Dataset entries:
========================================
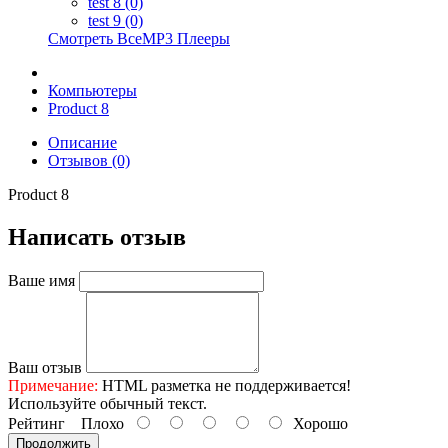
test 8 (0)
test 9 (0)
Смотреть ВсеMP3 Плееры
Компьютеры
Product 8
Описание
Отзывов (0)
Product 8
Написать отзыв
Ваше имя
Ваш отзыв
Примечание:
HTML разметка не поддерживается!
Используйте обычный текст.
Рейтинг
Плохо
Хорошо
Продолжить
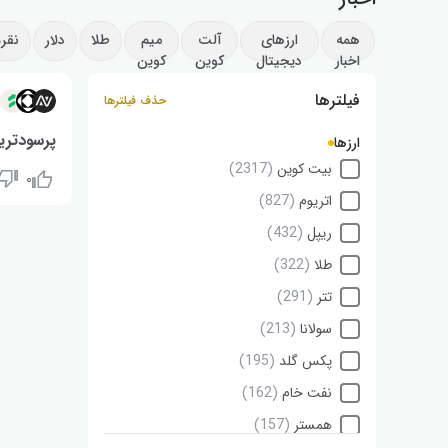
همه
ارزهای
آلت
میم
طلا
دلار
نقره
اخبار
دیجیتال
کوین
کوین
فیلترها
۲
حذف فیلترها
پرسودترین ا
ارزها
بیت کوین
(2317)
۰
استدر: ۹۲٪+ | آوالون لبز: ۸۶٪+ | ساگا: ۶۳٪+
اتریوم
(827)
ریپل
(432)
طلا
(322)
تتر
(291)
سولانا
(213)
پکس گلد
(195)
نفت خام
(162)
همستر
(157)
========================================
Task details: Reproduce every record exactly; images stay out.

Answer to the exercise:
test 8 (0)
test 9 (0)
Смотреть ВсеMP3 Плееры
Компьютеры
Product 8
Описание
Отзывов (0)
Product 8
Написать отзыв
Ваше имя
Ваш отзыв
Примечание:
HTML разметка не поддерживается!
Используйте обычный текст.
Рейтинг
Плохо
Хорошо
Продолжить
همه
ارزهای
آلت
میم
طلا
دلار
نقره
اخبار
دیجیتال
کوین
کوین
فیلترها
۲
حذف فیلترها
پرسودترین ا
ارزها
بیت کوین
(2317)
۰
استدر: ۹۲٪+ | آوالون لبز: ۸۶٪+ | ساگا: ۶۳٪+
اتریوم
(827)
ریپل
(432)
طلا
(322)
تتر
(291)
سولانا
(213)
پکس گلد
(195)
نفت خام
(162)
همستر
(157)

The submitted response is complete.